Le coronavirus en grand vainqueur
Alors que le scrutin a été marqué par une abstention record, le second tour est en suspens
Il est « important de voter dans ces moments-là». Emmanuel Macron a bien tenté d’inciter les Français à se rendre aux urnes dimanche depuis Le Touquet (Pas-de-Calais), où le chef de l’Etat est inscrit sur les listes. Mais le contexte de pandémie de coronavirus semble l’avoir emporté sur le rendez-vous démocratique. Avec une abstention record pour le premier tour des municipales dimanche, entre 53,5 % et 56 %, son appel n’a pas été entendu par les électeurs. L’exécutif se retrouve sous pression après avoir choisi de maintenir ce premier tour malgré le contexte sanitaire. Sur les plateaux, les responsables politiques préféraient s’exprimer sur l’urgence de la crise sanitaire plutôt que de commenter les résultats de leurs formations politiques.
Demandes de report
« Un jour, le bilan devra être tiré des décisions prises par le président, et de celles qui n’ont pas été prises », a prévenu Marine Le Pen.

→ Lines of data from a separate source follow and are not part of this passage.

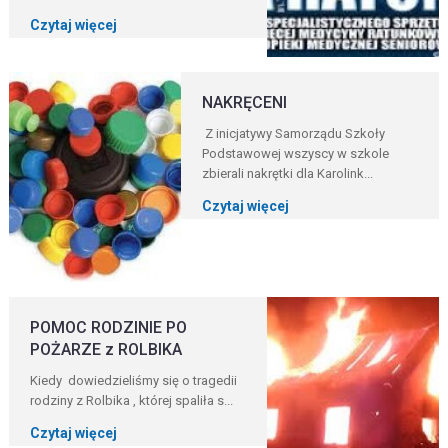
Czytaj więcej
NAKRĘCENI
Z inicjatywy Samorządu Szkoły
Podstawowej wszyscy w szkole
zbierali nakrętki dla Karolink...
Czytaj więcej
POMOC RODZINIE PO
POŻARZE z ROLBIKA
Kiedy dowiedzieliśmy się o tragedii
rodziny z Rolbika , której spaliła s...
Czytaj więcej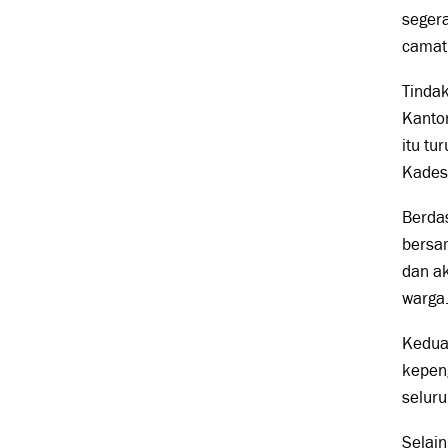
segera
camat,
Tindak
Kanto
itu tu
Kades
Berdas
bersa
dan a
warga
Kedua
kepen
seluru
Selai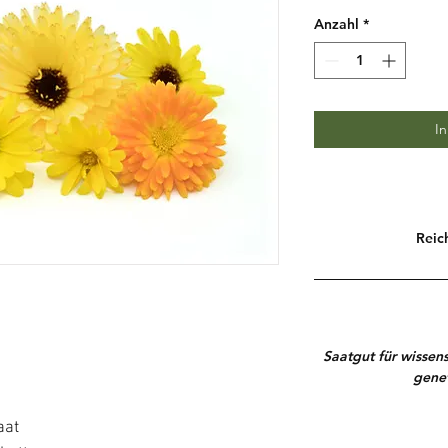
Anzahl
*
I
Reic
Saatgut für wissen
genet
aat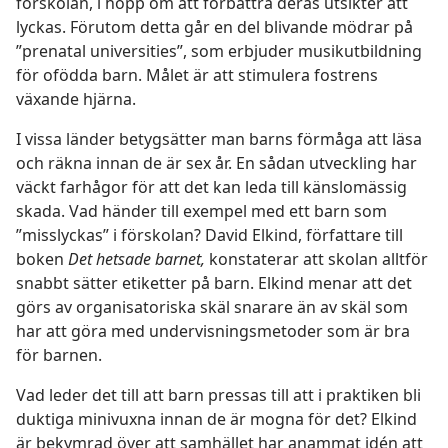
förskolan, i hopp om att förbättra deras utsikter att
lyckas. Förutom detta går en del blivande mödrar på
”prenatal universities”, som erbjuder musikutbildning
för ofödda barn. Målet är att stimulera fostrens
växande hjärna.
I vissa länder betygsätter man barns förmåga att läsa
och räkna innan de är sex år. En sådan utveckling har
väckt farhågor för att det kan leda till känslomässig
skada. Vad händer till exempel med ett barn som
”misslyckas” i förskolan? David Elkind, författare till
boken
Det hetsade barnet,
konstaterar att skolan alltför
snabbt sätter etiketter på barn. Elkind menar att det
görs av organisatoriska skäl snarare än av skäl som
har att göra med undervisningsmetoder som är bra
för barnen.
Vad leder det till att barn pressas till att i praktiken bli
duktiga minivuxna innan de är mogna för det? Elkind
är bekymrad över att samhället har anammat idén att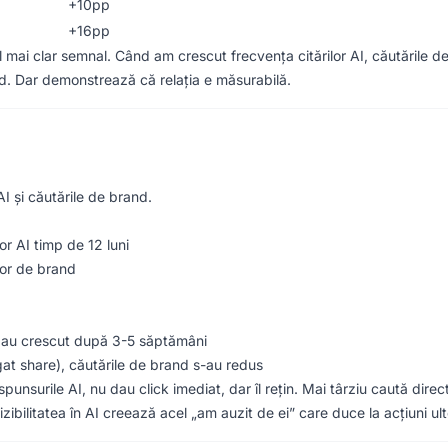
+10pp
+16pp
l mai clar semnal. Când am crescut frecvența citărilor AI, căutările 
d. Dar demonstrează că relația e măsurabilă.
AI și căutările de brand.
r AI timp de 12 luni
lor de brand
nd au crescut după 3-5 săptămâni
gat share), căutările de brand s-au redus
unsurile AI, nu dau click imediat, dar îl rețin. Mai târziu caută direc
bilitatea în AI creează acel „am auzit de ei” care duce la acțiuni ult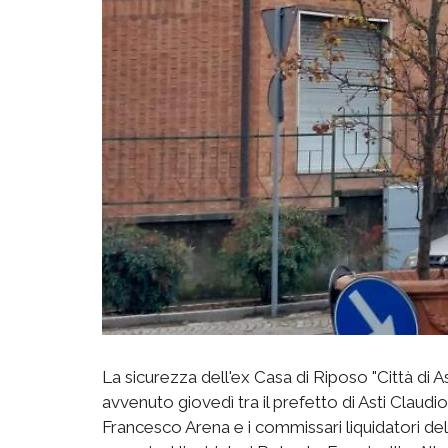
La sicurezza dell'ex Casa di Riposo "Città di Ast
avvenuto giovedì tra il prefetto di Asti Claudio
Francesco Arena e i commissari liquidatori dell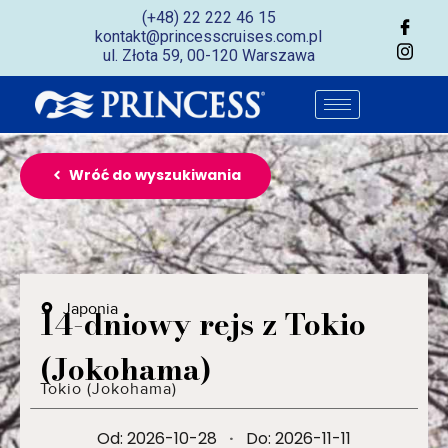
(+48) 22 222 46 15
kontakt@princesscruises.com.pl
ul. Złota 59, 00-120 Warszawa
Wróć do wyszukiwania
Japonia
14-dniowy rejs z Tokio
(Jokohama)
Tokio (Jokohama)
Od: 2026-10-28
·
Do: 2026-11-11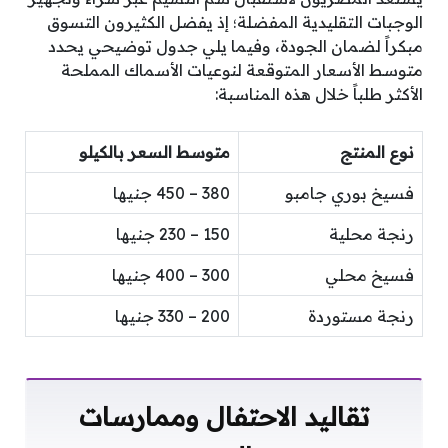
الوجبات التقليدية المفضلة؛ إذ يفضل الكثيرون التسوق
مبكراً لضمان الجودة، وفيما يلي جدول توضيحي يحدد
متوسط الأسعار المتوقعة لنوعيات الأسماك المملحة
الأكثر طلباً خلال هذه المناسبة:
نوع المنتج
متوسط السعر بالكيلو
فسيخ بوري جامبو
380 – 450 جنيها
رنجة محلية
150 – 230 جنيها
فسيخ محلي
300 – 400 جنيها
رنجة مستوردة
200 – 330 جنيها
تقاليد الاحتفال وممارسات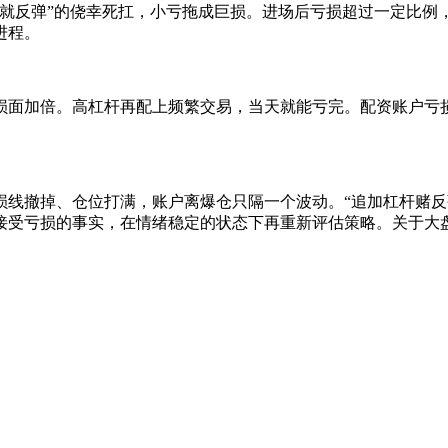
等就反弹”的侥幸死扛，小亏拖成巨损。进场后亏损超过一定比例
进程。
损面加倍。高杠杆再配上频繁交易，当天就能亏完。配资账户亏
损线撤掉、仓位打满，账户离爆仓只隔一个波动。“追加杠杆赌反
接受亏损的事实，在情绪稳定的状态下再重新评估策略。关于大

Evoquant « une guerre sanitaire », la présidente du Rassemblement national a appelé au report du second tour, prévu dimanche prochain. Une demande également faite par de nombreux membres de l’opposition, du chef des députés LR,
Damien Abad, à l’eurodéputé EELV Yannick Jadot. «Si le gouvernement décide le confinement et le report du second tour, il doit le faire le plus vite possible », a également lancé le patron des insoumis, Jean-Luc Mélenchon, rejoint sur ce point par le premier secrétaire du PS, Olivier Faure. La majorité a une nouvelle fois justifié le maintien du premier tour en disant s’être référé à l’avis de responsables de santé. Olivier Véran, le ministre de la Santé, doit tenir une conférence de presse ce lundi avec certains membres du conseil scientifique pour expliquer cette décision.

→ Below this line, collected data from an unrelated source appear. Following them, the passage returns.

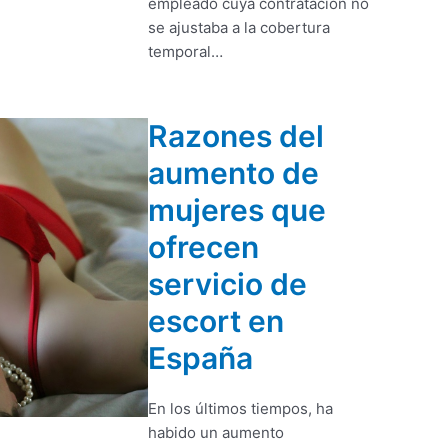
empleado cuya contratación no
se ajustaba a la cobertura
temporal…
Razones del
aumento de
mujeres que
ofrecen
servicio de
escort en
España
En los últimos tiempos, ha
habido un aumento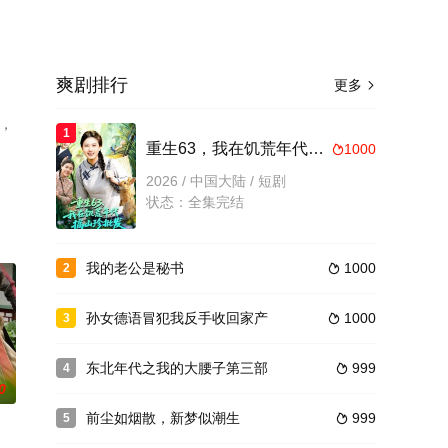
爽剧排行
更多

，
1
重生63，我在饥荒年代搞山珍批发
1000

2026 / 中国大陆 / 短剧
状态：全集完结
我的老公是秘书
1000
2

孙女德语冒犯我反手收回家产
1000
3

东北年代之我的大腰子第三部
999
4

0
前尘如烟散，新梦似潮生
999
5
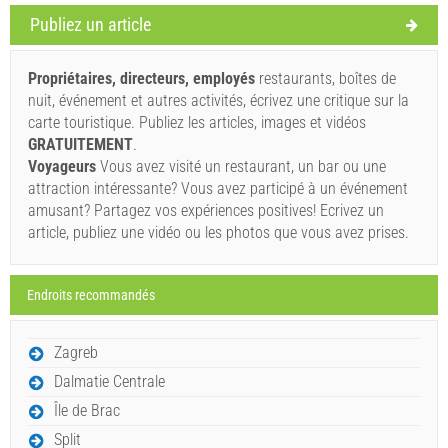
Publiez un article
Termes et conditions du fournisseur
Réservez et attendez la confirmation
Propriétaires, directeurs, employés
restaurants, boîtes de
nuit, événement et autres activités, écrivez une critique sur la
Si vous ne souhaitez pas réserver immédiatement et que
carte touristique. Publiez les articles, images et vidéos
vous avez d'autres questions, veuillez les remplir et
GRATUITEMENT
.
cliquer sur "Envoyez une demande".
Voyageurs
Vous avez visité un restaurant, un bar ou une
attraction intéressante? Vous avez participé à un événement
amusant? Partagez vos expériences positives! Ecrivez un
article, publiez une vidéo ou les photos que vous avez prises.
Endroits recommandés
Envoyez une demande
Zagreb
Dalmatie Centrale
Île de Brac
Split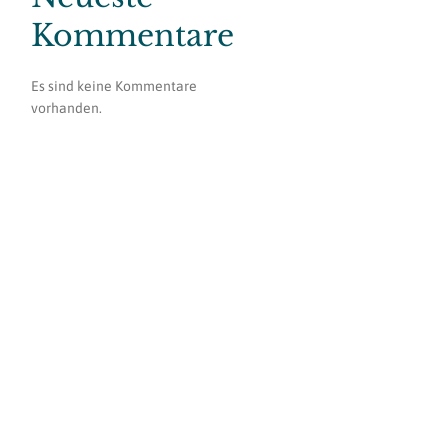
Kommentare
Es sind keine Kommentare
vorhanden.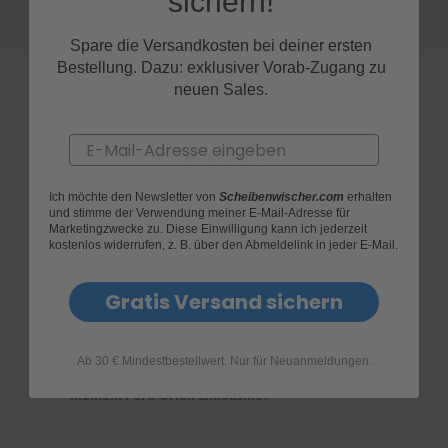
sichern!
S
Spare die Versandkosten bei deiner ersten
c
Bestellung. Dazu: exklusiver Vorab-Zugang zu
h
neuen Sales.
w
ä
m
Email
m
FAQs
e
T
ü
Ich möchte den Newsletter von
Scheibenwischer.com
erhalten
und stimme der Verwendung meiner E-Mail-Adresse für
c
Marketingzwecke zu. Diese Einwilligung kann ich jederzeit
h
kostenlos widerrufen, z. B. über den Abmeldelink in jeder E-Mail.
e
Wie finde ich heraus, welche Scheibenwischer
r
B
für mein Ford Orion Limousine geeignet sind?
Gratis Versand sichern
ü
r
s
t
Ab 30 € Mindestbestellwert. Nur für Neuanmeldungen.
Wie ersetze ich die Scheibenwischer an
e
meinem Ford Orion Limousine?
n
Accessoires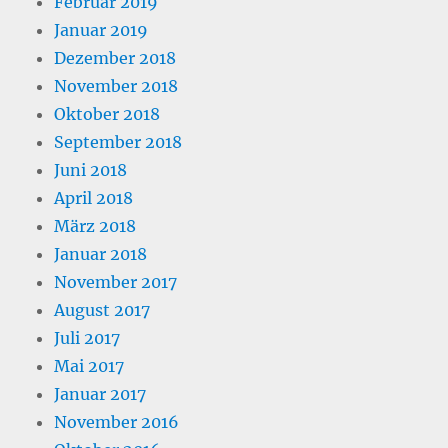
Februar 2019
Januar 2019
Dezember 2018
November 2018
Oktober 2018
September 2018
Juni 2018
April 2018
März 2018
Januar 2018
November 2017
August 2017
Juli 2017
Mai 2017
Januar 2017
November 2016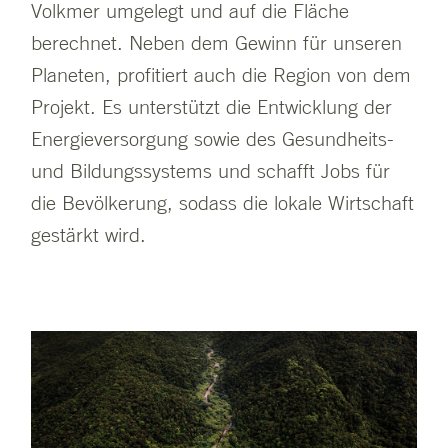
Volkmer umgelegt und auf die Fläche
berechnet. Neben dem Gewinn für unseren
Planeten, profitiert auch die Region von dem
Projekt. Es unterstützt die Entwicklung der
Energieversorgung sowie des Gesundheits-
und Bildungssystems und schafft Jobs für
die Bevölkerung, sodass die lokale Wirtschaft
gestärkt wird.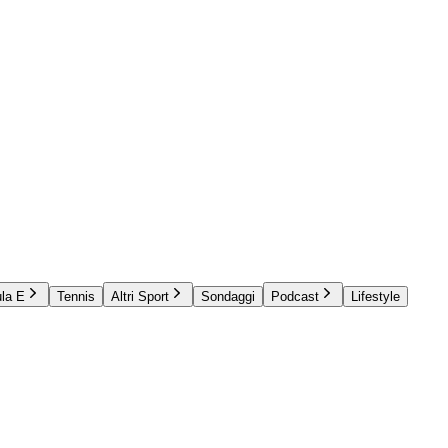
la E
Tennis
Altri Sport
Sondaggi
Podcast
Lifestyle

Mais, avec l’accélération de la diffusion du virus (lire ci-contre) et l’hypothèse d’un prochain confinement du pays, une forte interrogation pèse sur la possibilité de conclure le scrutin dimanche prochain. « Le taux d’abstention élevé que nous enregistrons témoigne de l’inquiétude grandissante de nos concitoyens face à l’épidémie qui nous frappe», a convenu Edouard Philippe depuis Le Havre (Seine-Maritime). «C’est en prenant en compte l’avis des autorités sanitaires que nous nous organiserons pour le second tour», a ajouté le Premier ministre, indiquant vouloir consulter comité scientifique et forces politiques en «toute transparence ». La décision de maintenir ou non le scrutin devrait être prise mardi par l’exécutif.

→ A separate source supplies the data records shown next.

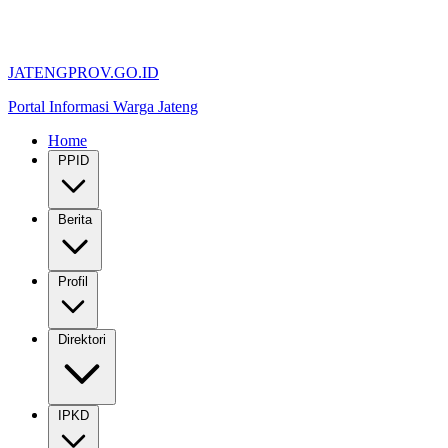
JATENGPROV.GO.ID
Portal Informasi Warga Jateng
Home
PPID
Berita
Profil
Direktori
IPKD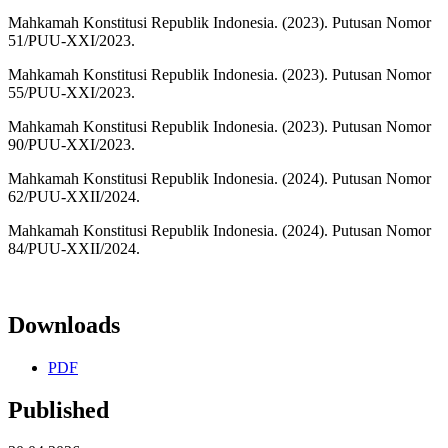
Mahkamah Konstitusi Republik Indonesia. (2023). Putusan Nomor
51/PUU-XXI/2023.
Mahkamah Konstitusi Republik Indonesia. (2023). Putusan Nomor
55/PUU-XXI/2023.
Mahkamah Konstitusi Republik Indonesia. (2023). Putusan Nomor
90/PUU-XXI/2023.
Mahkamah Konstitusi Republik Indonesia. (2024). Putusan Nomor
62/PUU-XXII/2024.
Mahkamah Konstitusi Republik Indonesia. (2024). Putusan Nomor
84/PUU-XXII/2024.
Downloads
PDF
Published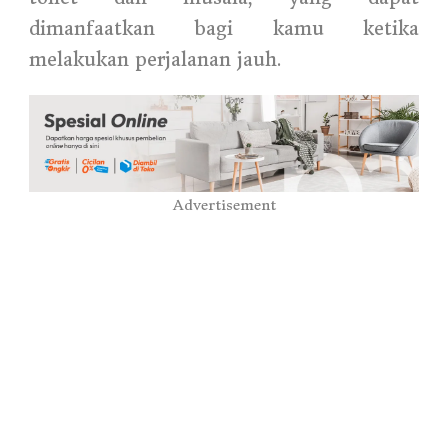
dimanfaatkan bagi kamu ketika
melakukan perjalanan jauh.
Advertisement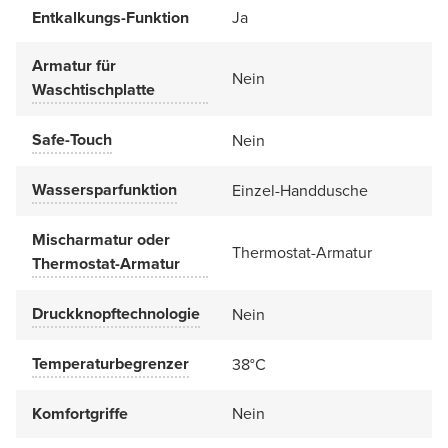
Entkalkungs-Funktion
Ja
Armatur für
Nein
Waschtischplatte
Safe-Touch
Nein
Wassersparfunktion
Einzel-Handdusche
Mischarmatur oder
Thermostat-Armatur
Thermostat-Armatur
Druckknopftechnologie
Nein
Temperaturbegrenzer
38°C
Komfortgriffe
Nein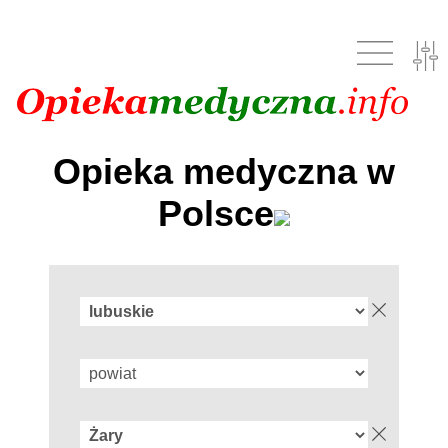
Opieka medyczna w
Polsce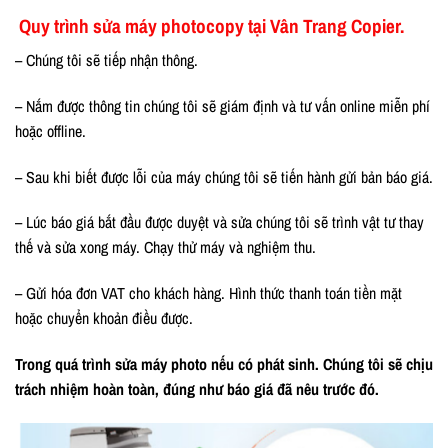
Quy trình sửa máy photocopy tại Vân Trang Copier.
– Chúng tôi sẽ tiếp nhận thông.
– Nắm được thông tin chúng tôi sẽ giám định và tư vấn online miễn phí
hoặc offline.
– Sau khi biết được lỗi của máy chúng tôi sẽ tiến hành gửi bản báo giá.
– Lúc báo giá bắt đầu được duyệt và sửa chúng tôi sẽ trình vật tư thay
thế và sửa xong máy. Chạy thử máy và nghiệm thu.
– Gửi hóa đơn VAT cho khách hàng. Hình thức thanh toán tiền mặt
hoặc chuyển khoản điều được.
Trong quá trình sửa máy photo nếu có phát sinh. Chúng tôi sẽ chịu
trách nhiệm hoàn toàn, đúng như báo giá đã nêu trước đó.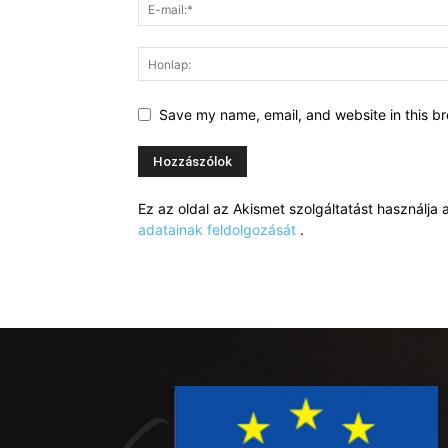
Save my name, email, and website in this br
Ez az oldal az Akismet szolgáltatást használj
adatainak feldolgozását
.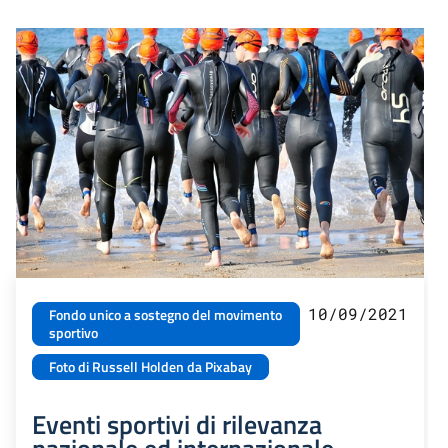
10/09/2021
Fondo unico a sostegno del movimento
sportivo
Foto di Russell Holden da Pixabay
Eventi sportivi di rilevanza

Le bilan s’alourdit. L’épidémie de coronavirus a fait 127 morts en France, soit 36 de plus que samedi, et 5 423 cas de contamination ont été confirmés, soit plus de 900 cas supplémentaires en un jour, selon le comptage de Santé publique France. Cette hausse est la plus importante enregistrée en un jour dans l’Hexagone depuis l’apparition du virus sur le territoire. Après les déclarations samedi d’Edouard Philippe, qui a annoncé la fermeture jusqu’à nouvel ordre des lieux recevant du public non indispensables à la vie du pays, les ministres ont décidé du report des examens nationaux et des concours pour ces trois prochaines semaines. De son côté, la Sécurité routière a annoncé le report des examens de permis de conduire à compter de ce lundi, pour une durée indéterminée.
En Europe, la barre des 2000 décès a été franchie. L’Espagne, deuxième pays européen le plus touché après l’Italie, a décidé une quarantaine quasi totale et décrété l’état d’alerte pour quinze jours. De nombreux pays cherchent à se protéger en s’isolant, jusqu’à l’intérieur de l’Union européenne, ce qui met à mal le principe de libre circulation. L’Allemagne et la France vont ainsi fermer partiellement leur frontière commune en n’autorisant le passage qu’aux travailleurs transfrontaliers et aux transports de marchandises.